A Penalty Decomposition Algorithm with Greedy Improvement for Mean-Reverting Portfolios with Sparsity and Volatility Constraints

TL;DR

This paper introduces a novel two-stage algorithm combining penalty decomposition and greedy improvement to efficiently identify sparse, high-volatility, mean-reverting portfolios, addressing a complex nonconvex quadratic optimization problem.

Contribution

It develops the first effective method for solving the nonconvex quadratic optimization problem with sparsity and volatility constraints for mean-reverting portfolios.

Findings

The algorithm successfully finds favorable portfolios on S&P 500 data.

The penalty decomposition method converges to a stationary point.
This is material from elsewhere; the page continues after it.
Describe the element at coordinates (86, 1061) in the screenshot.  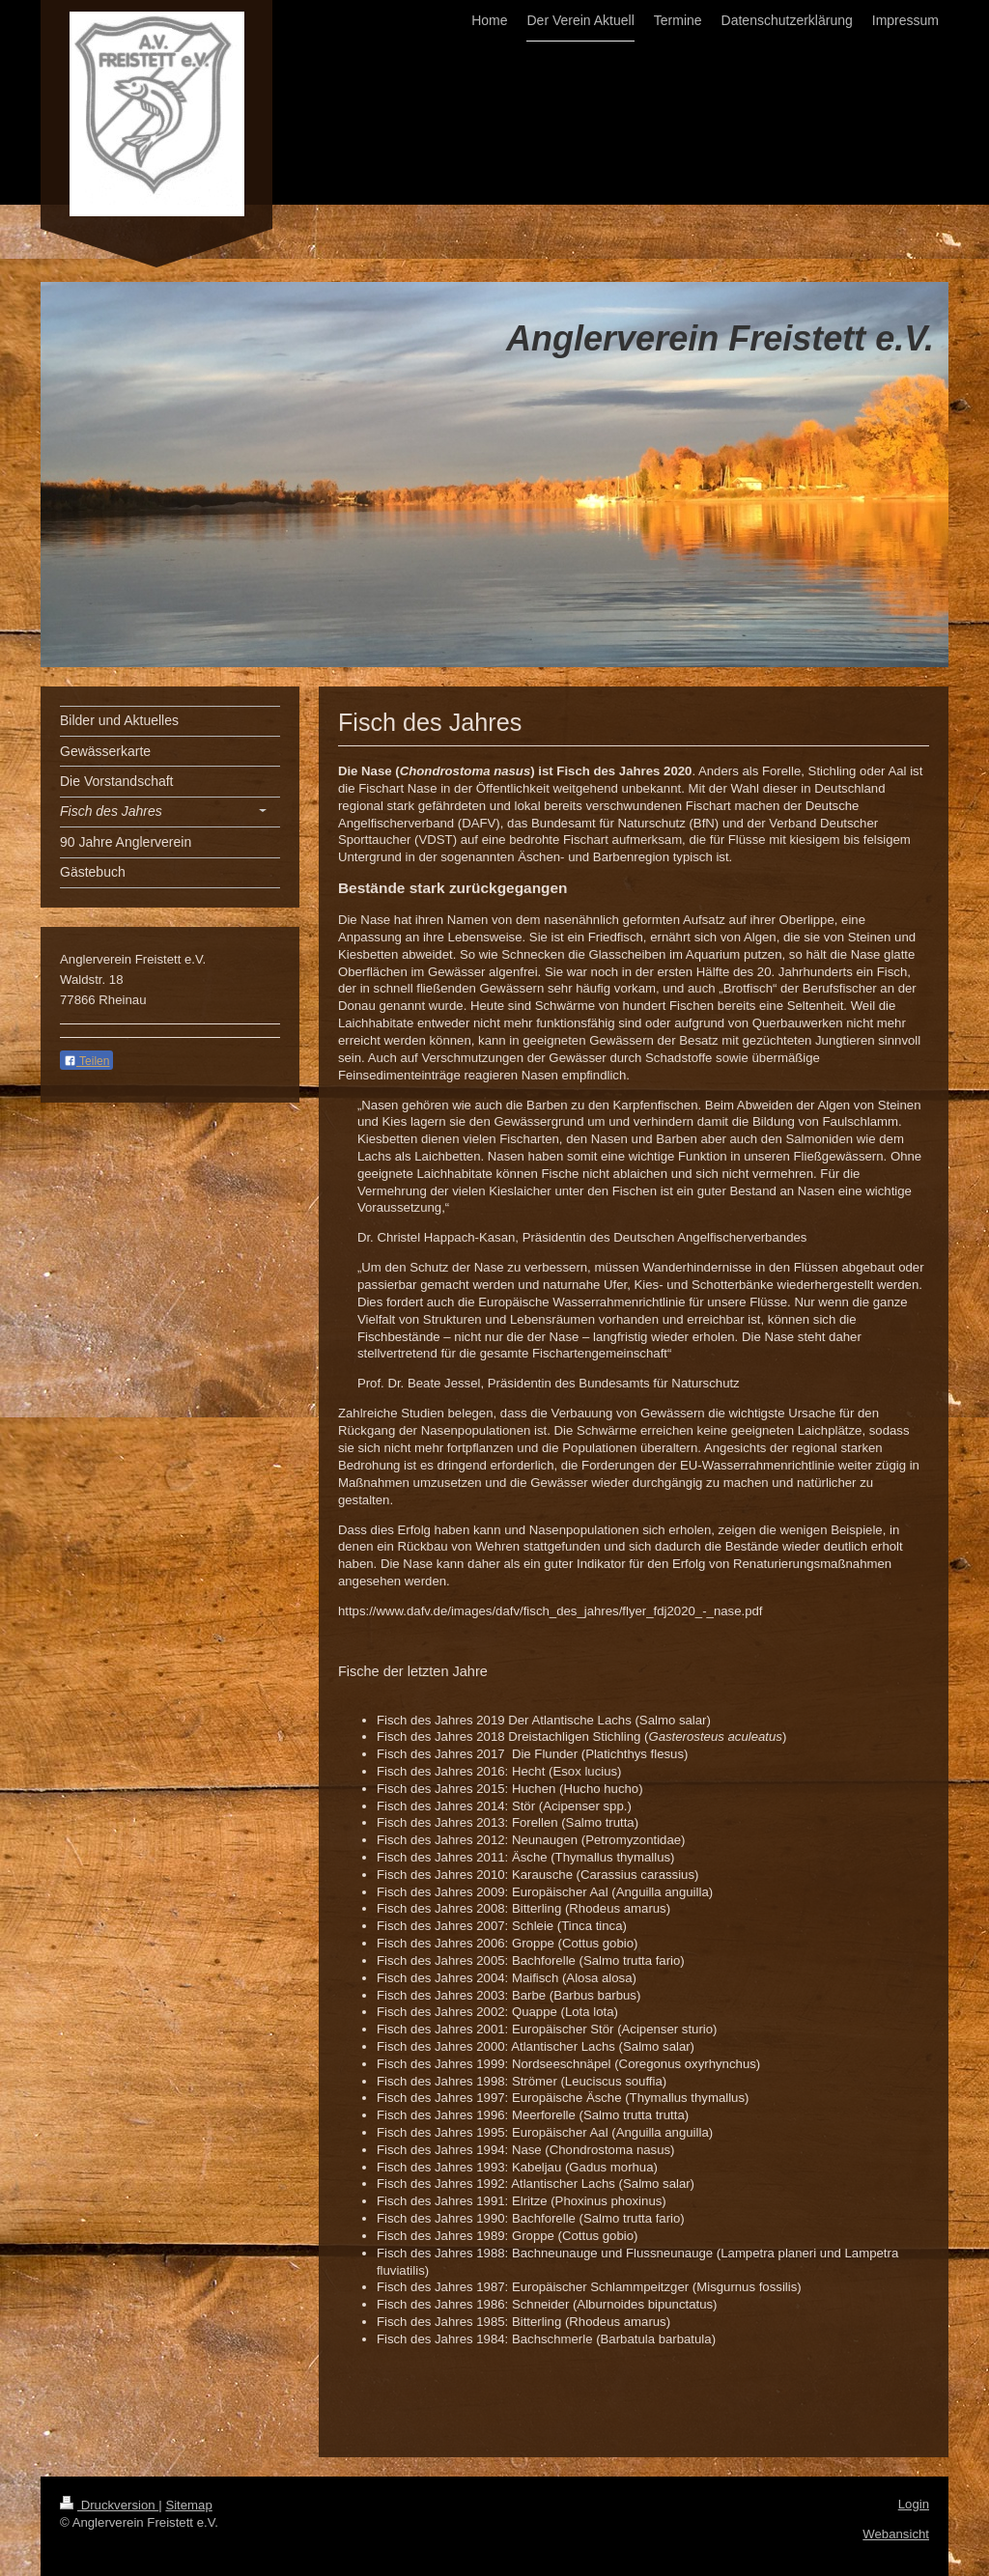
I see `Teilen` at that location.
Greedy improvement enhances portfolio quality.

Abstract

Mean-reverting portfolios with few assets, but high variance, are of great interest for investors in financial markets. Such portfolios are straightforwardly profitable because they include a small number of assets whose prices not only oscillate predictably around a long-term mean but also possess enough volatility. Roughly speaking, sparsity minimizes trading costs, volatility provides arbitrage opportunities, and mean-reversion property equips investors with ideal investment strategies. Finding such favorable portfolios can be formulated as a nonconvex quadratic optimization problem with an additional sparsity constraint. To the best of our knowledge, there is no method for solving this problem and enjoying favorable theoretical properties yet. In this paper, we develop an effective two-stage algorithm for this problem. In the first stage, we apply a tailored penalty decomposition method for finding a stationary point of this nonconvex problem. For a fixed penalty parameter, the block coordinate descent method is utilized to find a stationary point of the associated penalty subproblem. In the second stage, we improve the result from the first stage via a greedy scheme that solves restricted nonconvex quadratically constrained quadratic programs (QCQPs). We show that the optimal value of such a QCQP can be obtained by solving their semidefinite relaxations. Numerical experiments on S\&P 500 are conducted to demonstrate the effectiveness of the proposed algorithm.